Identification of Caveolae-Associated Protein 4 Autoantibodies as a Biomarker of Immune-Mediated Rippling Muscle Disease in Adults

Affiliations

Identification of Caveolae-Associated Protein 4 Autoantibodies as a Biomarker of Immune-Mediated Rippling Muscle Disease in Adults

Divyanshu Dubey et al. JAMA Neurol. .

Abstract

Importance: Immune-mediated rippling muscle disease (iRMD) is a rare myopathy characterized by wavelike muscle contractions (rippling) and percussion- or stretch-induced muscle mounding. A serological biomarker of this disease is lacking.

Objective: To describe a novel autoantibody biomarker of iRMD and report associated clinicopathological characteristics.

Design, setting, and participants: This retrospective cohort study evaluated archived sera from 10 adult patients at tertiary care centers at the Mayo Clinic, Rochester, Minnesota, and Brigham & Women's Hospital, Boston, Massachusetts, who were diagnosed with iRMD by neuromuscular specialists in 2000 and 2021, based on the presence of electrically silent percussion- or stretch-induced muscle rippling and percussion-induced rapid muscle contraction with or without muscle mounding and an autoimmune basis. Sera were evaluated for a common biomarker using phage immunoprecipitation sequencing. Myopathology consistent with iRMD was documented in most patients. The median (range) follow-up was 18 (1-30) months.
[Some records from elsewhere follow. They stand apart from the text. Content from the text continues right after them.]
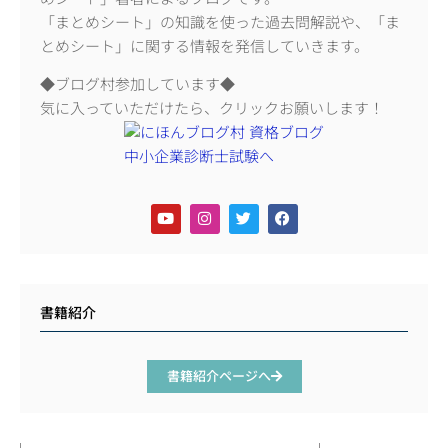
「まとめシート」の知識を使った過去問解説や、「ま
とめシート」に関する情報を発信していきます。
◆ブログ村参加しています◆
気に入っていただけたら、クリックお願いします！
書籍紹介
書籍紹介ページへ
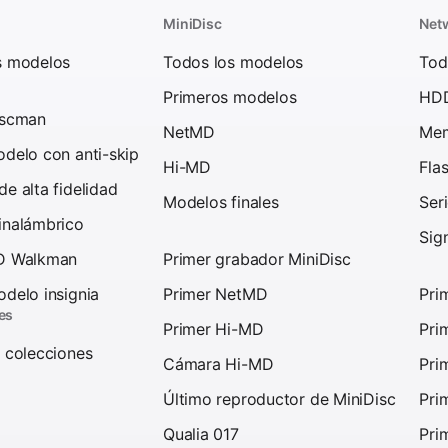
MiniDisc
Net
s modelos
Todos los modelos
Tod
Primeros modelos
HD
iscman
NetMD
Mem
delo con anti-skip
Hi-MD
Fla
e alta fidelidad
Modelos finales
Ser
inalámbrico
Sig
D Walkman
Primer grabador MiniDisc
delo insignia
Primer NetMD
Pri
es
Primer Hi-MD
Pri
 colecciones
Cámara Hi-MD
Pri
Último reproductor de MiniDisc
Pri
Qualia 017
Pri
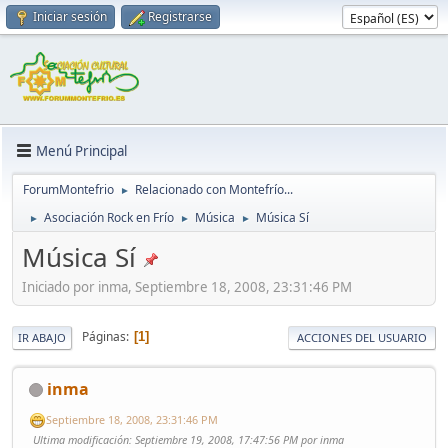
Iniciar sesión
Registrarse
Menú Principal
ForumMontefrio
Relacionado con Montefrío...
►
Asociación Rock en Frío
Música
Música Sí
►
►
►
Música Sí
Iniciado por inma, Septiembre 18, 2008, 23:31:46 PM
Páginas
1
IR ABAJO
ACCIONES DEL USUARIO
inma
Septiembre 18, 2008, 23:31:46 PM
Ultima modificación
: Septiembre 19, 2008, 17:47:56 PM por inma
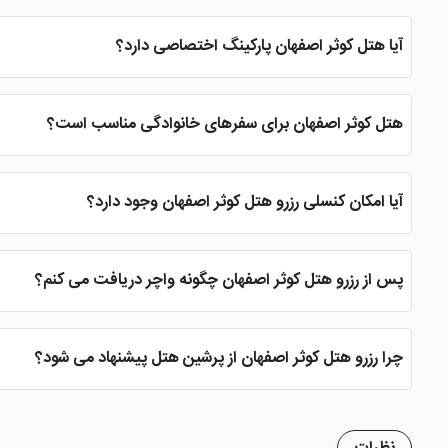
از مهم ترین امکانات هتل می توان به استخر، سونا، جکوزی، سالن بدن
برخی از گردشگران به این هتل لقب یشم سبز را داده اند. از این
آیا هتل کوثر اصفهان پارکینگ اختصاصی دارد؟
بله، هتل کوثر دارای پارکینگ اختصاصی است و مهمانان می توانند در طو
هتل کوثر اصفهان برای سفرهای خانوادگی مناسب است؟
بله، تنوع اتاق ها و سوئیت ها، امکانات رفاهی کامل، فضای سبز زیبا و
آیا امکان کنسلی رزرو هتل کوثر اصفهان وجود دارد؟
بله، امکان لغو رزرو وجود دارد اما میزان جریمه کنسلی براساس زمان اع
پس از رزرو هتل کوثر اصفهان چگونه واچر دریافت می کنم؟
پس از تکمیل فرآیند رزرو و پرداخت هزینه، واچر هتل به صورت آنلاین
چرا رزرو هتل کوثر اصفهان از پرشین هتل پیشنهاد می شود؟
ریزی کنید.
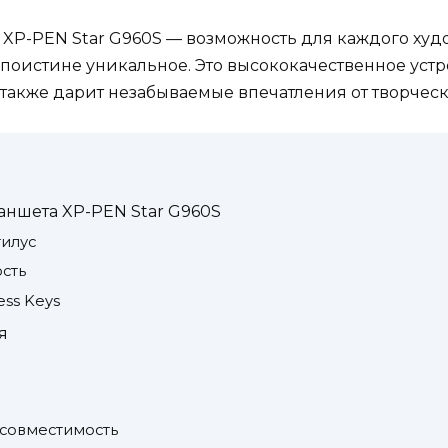
 XP-PEN Star G960S — возможность для каждого худ
поистине уникальное. Это высококачественное устр
также дарит незабываемые впечатления от творческ
аншета XP-PEN Star G960S
тилус
сть
ss Keys
я
совместимость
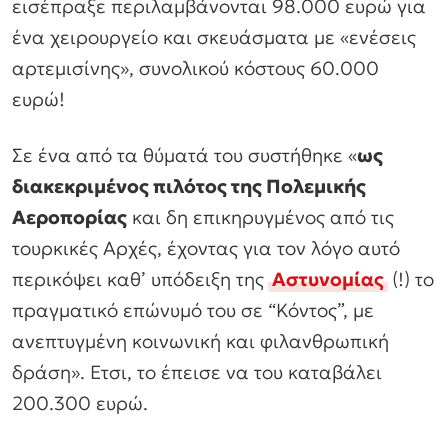
εισέπραξε περιλαμβάνονται 98.000 ευρώ για
ένα χειρουργείο και σκευάσματα με «ενέσεις
αρτεμισίνης», συνολικού κόστους 60.000
ευρώ!
Σε ένα από τα θύματά του συστήθηκε
«
ως
διακεκριμένος πιλότος της Πολεμικής
Αεροπορίας
και δη επικηρυγμένος από τις
τουρκικές Αρχές, έχοντας για τον λόγο αυτό
περικόψει καθ’ υπόδειξη της
Αστυνομίας
(!) το
πραγματικό επώνυμό του σε “Κόντος”, με
ανεπτυγμένη κοινωνική και φιλανθρωπική
δράση»
. Ετσι, το έπεισε να του καταβάλει
200.300 ευρώ.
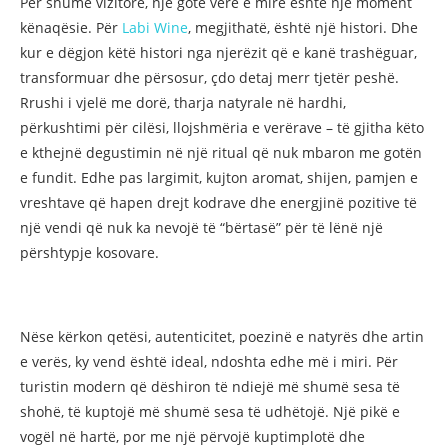
Për shumë vizitorë, një gotë verë e mirë është një moment
kënaqësie. Për
Labi Wine
, megjithatë, është një histori. Dhe
kur e dëgjon këtë histori nga njerëzit që e kanë trashëguar,
transformuar dhe përsosur, çdo detaj merr tjetër peshë.
Rrushi i vjelë me dorë, tharja natyrale në hardhi,
përkushtimi për cilësi, llojshmëria e verërave – të gjitha këto
e kthejnë degustimin në një ritual që nuk mbaron me gotën
e fundit. Edhe pas largimit, kujton aromat, shijen, pamjen e
vreshtave që hapen drejt kodrave dhe energjinë pozitive të
një vendi që nuk ka nevojë të “bërtasë” për të lënë një
përshtypje kosovare.
Nëse kërkon qetësi, autenticitet, poezinë e natyrës dhe artin
e verës, ky vend është ideal, ndoshta edhe më i miri. Për
turistin modern që dëshiron të ndiejë më shumë sesa të
shohë, të kuptojë më shumë sesa të udhëtojë. Një pikë e
vogël në hartë, por me një përvojë kuptimplotë dhe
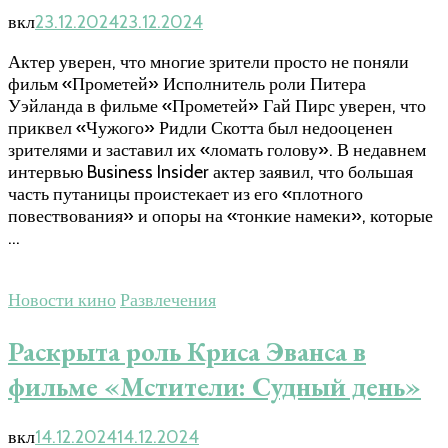
вкл
23.12.2024
23.12.2024
Актер уверен, что многие зрители просто не поняли
фильм «Прометей» Исполнитель роли Питера
Уэйланда в фильме «Прометей» Гай Пирс уверен, что
приквел «Чужого» Ридли Скотта был недооценен
зрителями и заставил их «ломать голову». В недавнем
интервью Business Insider актер заявил, что большая
часть путаницы проистекает из его «плотного
повествования» и опоры на «тонкие намеки», которые
…
Новости кино
Развлечения
Раскрыта роль Криса Эванса в
фильме «Мстители: Судный день»
вкл
14.12.2024
14.12.2024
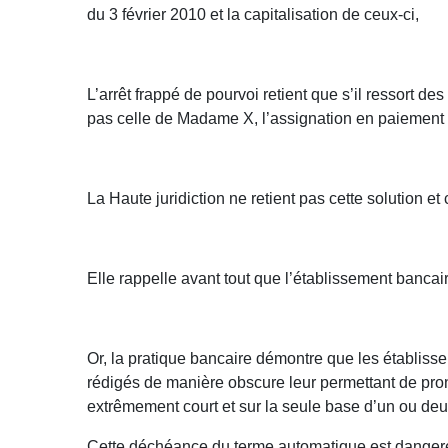
du 3 février 2010 et la capitalisation de ceux-ci,
L’arrêt frappé de pourvoi retient que s’il ressort de
pas celle de Madame X, l’assignation en paiement 
La Haute juridiction ne retient pas cette solution et
Elle rappelle avant tout que l’établissement banc
Or, la pratique bancaire démontre que les établis
rédigés de manière obscure leur permettant de pron
extrêmement court et sur la seule base d’un ou de
Cette déchéance du terme automatique est dangereu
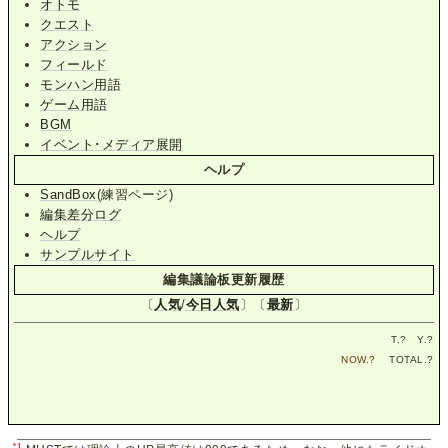
オトモ
クエスト
アクション
フィールド
モンハン用語
ゲーム用語
BGM
イベント･メディア展開
ヘルプ
SandBox
(練習ページ)
編集差分ログ
ヘルプ
サンプルサイト
編集議論板更新履歴
〔
人気
/
今日人気
〕〔
最新
〕
T.
?
Y.
?
NOW.
?
TOTAL.
?
*1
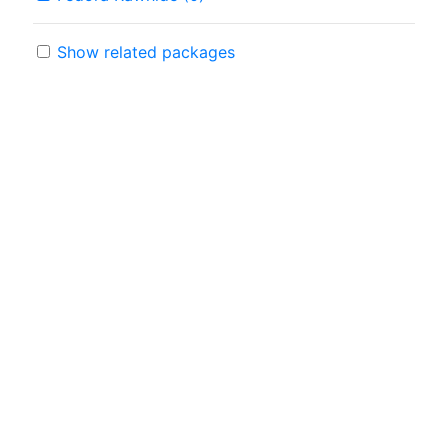
Show related packages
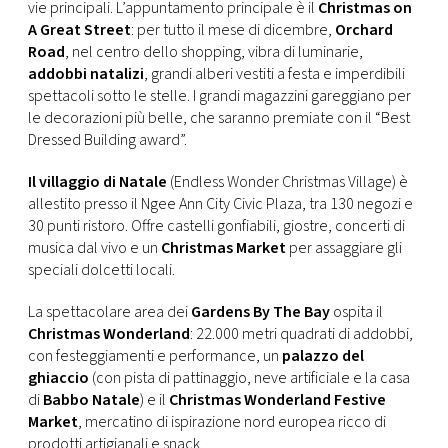
CONSIGLIA
vie principali. L’appuntamento principale è il
Christmas on
A Great Street
: per tutto il mese di dicembre,
Orchard
Road
, nel centro dello shopping, vibra di luminarie,
addobbi natalizi
, grandi alberi vestiti a festa e imperdibili
spettacoli sotto le stelle. I grandi magazzini gareggiano per
le decorazioni più belle, che saranno premiate con il “Best
Dressed Building award”.
Il villaggio di Natale
(Endless Wonder Christmas Village) è
allestito presso il Ngee Ann City Civic Plaza, tra 130 negozi e
30 punti ristoro. Offre castelli gonfiabili, giostre, concerti di
musica dal vivo e un
Christmas Market
per assaggiare gli
speciali dolcetti locali.
La spettacolare area dei
Gardens By The Bay
ospita il
Christmas Wonderland
: 22.000 metri quadrati di addobbi,
con festeggiamenti e performance, un
palazzo del
ghiaccio
(con pista di pattinaggio, neve artificiale e la casa
di
Babbo Natale
) e il
Christmas Wonderland Festive
Market
, mercatino di ispirazione nord europea ricco di
prodotti artigianali e snack.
Exposures: Diagnosis of iRMD.

Main outcomes and measures: Detection of a common autoantibody in serum of patients sharing similar clinical and myopathological features.

Results: Seven male individuals and 3 female individuals with iRMD were identified (median [range] age at onset, 60 [18-76] years). An IgG autoantibody specific for caveolae-associated protein 4 (cavin-4) was identified in serum of patients with iRMD using human proteome phage immunoprecipitation sequencing. Immunoassays using recombinant cavin-4 confirmed cavin-4 IgG seropositivity in 8 of 10 patients with iRMD. Results for healthy and disease-control individuals (n = 241, including myasthenia gravis and immune-mediated myopathies) were cavin-4 IgG seronegative. Six of the 8 individuals with cavin-4 IgG were male, and the median (range) age was 60 (18-76) years. Initial symptoms included rippling of lower limb muscles in 5 of 8 individuals or all limb muscles in 2 of 8 sparing bulbar muscles, fatigue in 9 of 10, mild proximal weakness in 3 of 8, and isolated myalgia in 1 of 8, followed by development of diffuse rippling. All patients had percussion-induced muscle rippling and half had percussion- or stretch-induced muscle mounding. Four of the 10 patients had proximal weakness. Plasma creatine kinase was elevated in all but 1 patient. Six of the 10 patients underwent malignancy screening; cancer was detected prospectively in only 1. Muscle biopsy was performed in 7 of the 8 patients with cavin-4 IgG; 6 of 6 specimens analyzed immunohistochemically revealed a mosaic pattern of sarcolemmal cavin-4 immunoreactivity. Three of 6 patients whose results were seropositive and who received immunotherapy had complete resolution of symptoms, 1 had mild improvement, and 2 had no change.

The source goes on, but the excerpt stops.